# Work instructions
Go through the entries below line by line and count those containing "Berlín"; the answer is that count alone.

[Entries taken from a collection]
--*--
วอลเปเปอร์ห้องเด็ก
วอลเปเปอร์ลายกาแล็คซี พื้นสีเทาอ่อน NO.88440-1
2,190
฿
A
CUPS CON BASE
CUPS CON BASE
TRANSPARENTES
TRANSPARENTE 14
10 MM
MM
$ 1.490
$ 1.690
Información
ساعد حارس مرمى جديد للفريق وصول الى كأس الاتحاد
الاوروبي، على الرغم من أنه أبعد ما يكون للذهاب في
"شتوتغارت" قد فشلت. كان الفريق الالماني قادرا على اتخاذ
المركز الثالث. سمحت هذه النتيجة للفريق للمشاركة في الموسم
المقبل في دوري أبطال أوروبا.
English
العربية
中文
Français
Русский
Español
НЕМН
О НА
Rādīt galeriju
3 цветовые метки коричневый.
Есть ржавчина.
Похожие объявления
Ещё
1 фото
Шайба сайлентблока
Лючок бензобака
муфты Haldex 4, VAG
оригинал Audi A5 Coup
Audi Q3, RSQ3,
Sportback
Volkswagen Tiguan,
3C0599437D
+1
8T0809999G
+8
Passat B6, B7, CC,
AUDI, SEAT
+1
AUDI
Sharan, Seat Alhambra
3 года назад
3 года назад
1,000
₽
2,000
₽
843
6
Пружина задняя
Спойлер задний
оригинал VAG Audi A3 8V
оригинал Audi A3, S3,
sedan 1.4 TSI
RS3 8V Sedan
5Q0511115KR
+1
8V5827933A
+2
--*--
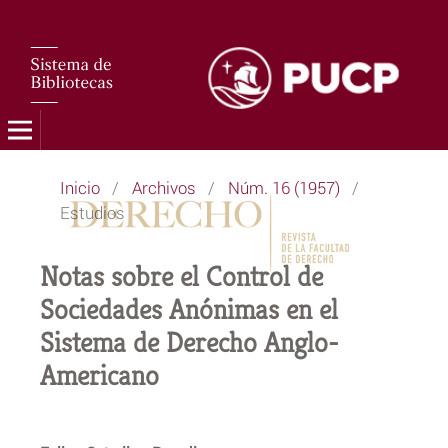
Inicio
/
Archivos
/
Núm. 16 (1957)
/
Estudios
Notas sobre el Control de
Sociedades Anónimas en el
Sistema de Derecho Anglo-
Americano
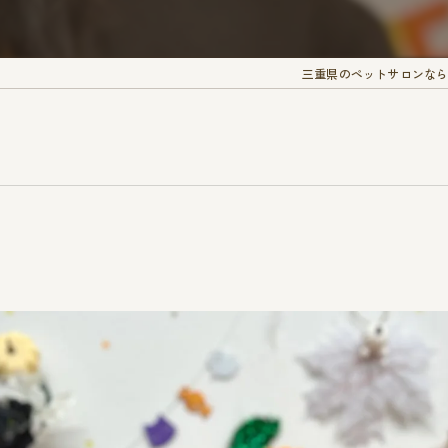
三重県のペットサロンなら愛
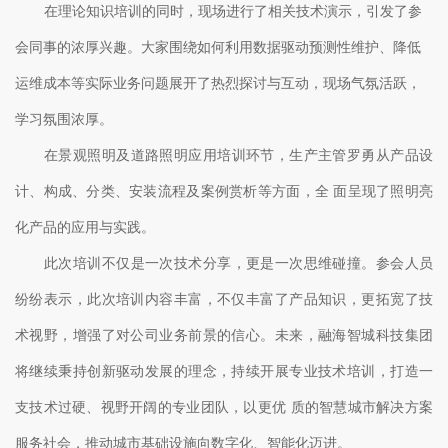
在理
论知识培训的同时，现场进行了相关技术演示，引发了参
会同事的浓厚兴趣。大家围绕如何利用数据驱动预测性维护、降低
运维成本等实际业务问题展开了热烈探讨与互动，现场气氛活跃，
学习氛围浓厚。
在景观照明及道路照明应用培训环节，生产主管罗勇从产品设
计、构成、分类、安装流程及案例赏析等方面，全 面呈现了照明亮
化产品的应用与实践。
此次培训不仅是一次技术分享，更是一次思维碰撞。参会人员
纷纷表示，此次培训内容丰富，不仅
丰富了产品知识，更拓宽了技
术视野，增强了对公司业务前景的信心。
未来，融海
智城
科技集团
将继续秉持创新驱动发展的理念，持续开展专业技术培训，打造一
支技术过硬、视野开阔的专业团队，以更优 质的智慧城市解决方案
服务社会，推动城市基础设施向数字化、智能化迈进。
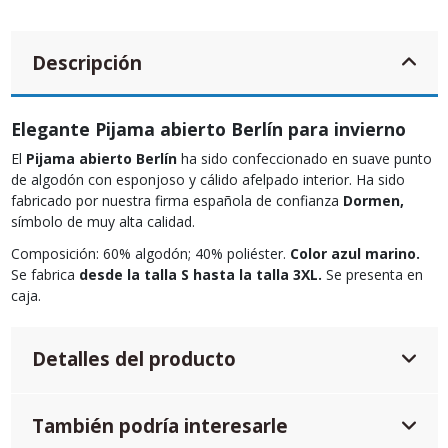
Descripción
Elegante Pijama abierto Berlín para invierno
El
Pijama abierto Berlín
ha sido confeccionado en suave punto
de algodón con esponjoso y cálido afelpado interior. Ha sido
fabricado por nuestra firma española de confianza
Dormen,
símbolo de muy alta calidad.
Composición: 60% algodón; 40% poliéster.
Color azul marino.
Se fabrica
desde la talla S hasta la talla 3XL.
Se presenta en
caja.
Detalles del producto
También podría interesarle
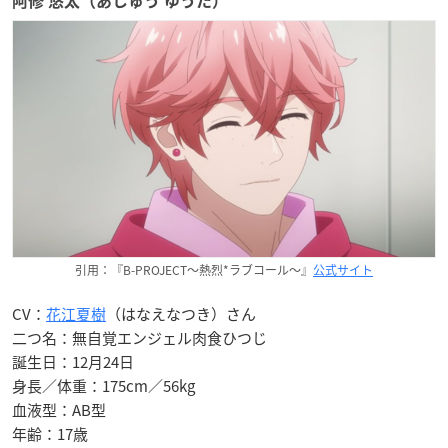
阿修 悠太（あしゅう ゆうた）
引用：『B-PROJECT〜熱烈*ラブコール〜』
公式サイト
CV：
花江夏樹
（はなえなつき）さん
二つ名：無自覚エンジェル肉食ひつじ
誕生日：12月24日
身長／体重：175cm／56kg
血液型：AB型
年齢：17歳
--*--
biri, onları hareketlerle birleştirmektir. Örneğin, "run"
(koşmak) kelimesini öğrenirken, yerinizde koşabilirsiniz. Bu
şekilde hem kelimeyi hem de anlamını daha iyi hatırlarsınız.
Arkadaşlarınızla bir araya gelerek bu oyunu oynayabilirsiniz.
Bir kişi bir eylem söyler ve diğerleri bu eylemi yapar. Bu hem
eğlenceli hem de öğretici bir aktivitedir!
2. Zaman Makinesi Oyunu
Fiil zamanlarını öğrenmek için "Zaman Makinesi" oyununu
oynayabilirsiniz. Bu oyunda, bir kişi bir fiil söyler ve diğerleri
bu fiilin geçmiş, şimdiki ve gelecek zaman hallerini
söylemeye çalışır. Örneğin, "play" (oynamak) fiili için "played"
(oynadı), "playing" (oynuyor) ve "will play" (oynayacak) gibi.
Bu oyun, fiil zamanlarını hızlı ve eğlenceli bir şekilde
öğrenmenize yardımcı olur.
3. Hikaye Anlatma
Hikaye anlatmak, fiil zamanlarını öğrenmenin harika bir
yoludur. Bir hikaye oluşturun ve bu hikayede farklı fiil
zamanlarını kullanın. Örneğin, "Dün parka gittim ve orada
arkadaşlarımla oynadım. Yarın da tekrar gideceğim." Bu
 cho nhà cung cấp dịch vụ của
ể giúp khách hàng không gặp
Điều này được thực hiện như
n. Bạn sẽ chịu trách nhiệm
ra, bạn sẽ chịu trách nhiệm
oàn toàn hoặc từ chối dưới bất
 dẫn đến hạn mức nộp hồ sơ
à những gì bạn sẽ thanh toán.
--*--
# Solution to this problem
2